Il 28 aprile, a margine dell’Innovation cybersecurity summit a Roma, il sottosegretario alla difesa Giorgio Mulé, di Forza Italia, ha annunciato che la città sabauda è stata “scelta” per ospitare il programma Diana, dopo una selezione che ha definito “durissima”. “Torino riceverà una dote finanziaria e organizzativa dalla Nato per poter finanziare e accompagnare con le startup quelle idee che non solo nell’ambito della difesa, ma anche nelle biotecnologie, intelligenza artificiale e sicurezza, potranno nascere in Italia”, ha detto Mulé in quell’occasione. Il 4 giugno il consiglio comunale di Torino ha approvato una mozione presentata da Silvio Viale, un ex radicale noto per le sue battaglie a favore della pillola abortiva Ru486, che impegna il sindaco Stefano Lo Russo, del Pd, e la giunta di centrosinistra a “sostenere e facilitare la candidatura di Torino a diventare la sede europea della futura struttura del Defence innovation accelerator for the north Atlantic”. La mozione ha ricevuto 21 voti a favore, appena tre in meno di un ordine del giorno approvato lo stesso giorno per aderire alla campagna sul disarmo nucleare “Italia, ripensaci”, promossa dalla Rete italiana pace e disarmo e da Senzatomica, e a un appello internazionale delle città contro le armi nucleari. A votare contro sono stati solo i due esponenti del Movimento 5 stelle, mentre le due consigliere di Sinistra ecologia e libertà hanno abbandonato l’aula.
Le proteste
La guerra in Ucraina e le minacce alla sicurezza europea provenienti da est hanno creato un consenso trasversale al progetto e soffocato sul nascere qualsiasi voce critica. Così, a opporsi sono rimasti in pochi. Il 10 marzo, l’Unione sindacale di base e alcuni collettivi studenteschi hanno contestato un convegno promosso dal Politecnico insieme ad alcune aziende del settore aerospaziale. Gli attivisti hanno accusato l’università di “collusione con l’industria delle armi”. A loro dire, con il declino del settore automobilistico, nella ex città della Fiat la ricerca accademica si starebbe spostando dal settore dell’automobile verso quello della difesa, anche con “start up universitarie attive nella progettazione di sistemi aerospaziali militari”. Il 2 luglio gli antimilitaristi della Federazione anarchica italiana (Fai) hanno protestato davanti all’ingresso della galleria San Federico contro quella che definiscono “la città delle armi”.

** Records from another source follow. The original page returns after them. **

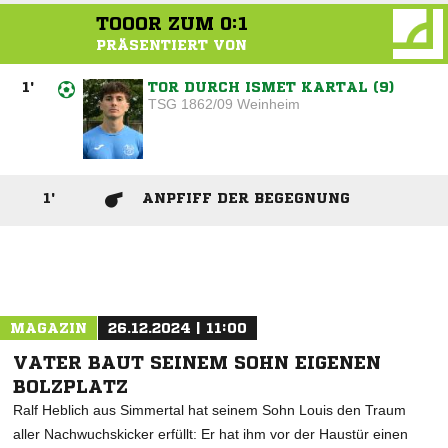
TOOOR ZUM
0:1
PRÄSENTIERT VON
1
'
TOR DURCH ISMET KARTAL (9)
TSG 1862/09 Weinheim
1
'
ANPFIFF DER BEGEGNUNG
ANZEIGE
MAGAZIN
26.12.2024 | 11:00
VATER BAUT SEINEM SOHN EIGENEN
BOLZPLATZ
Ralf Heblich aus Simmertal hat seinem Sohn Louis den Traum
aller Nachwuchskicker erfüllt: Er hat ihm vor der Haustür einen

Il progetto della città dell’Aerospazio prevede la creazione di 2.600 nuovi posti di lavoro, in un settore che in Piemonte conta già 300 imprese e 20mila lavoratori. “Prevediamo 350 imprese, sette miliardi di fatturato all’anno e 25mila addetti”, ha dichiarato all’Ansa l’assessore regionale alle attività produttive Andrea Tronzano, di Forza Italia. I sindacati però sostengono di non essere stati coinvolti e lamentano la mancanza di comunicazione delle istituzioni. “Finora non c’è stato nessun confronto con il territorio e neppure all’interno delle aziende coinvolte, è una città che nasce senza cittadini”, dice il segretario della Fiom-Cgil piemontese Valter Vergnano. “Prima di pensare a nuove assunzioni, cominciamo a stabilizzare i precari di cui le aziende del settore sono piene”, hanno affermato in una nota congiunta i delegati sindacali delle aziende Altec, Avioaero, Collins, Leonardo e Thales Alenia space. “Purtroppo in questo momento i lavoratori sono solo degli spettatori”, conclude Vergnano.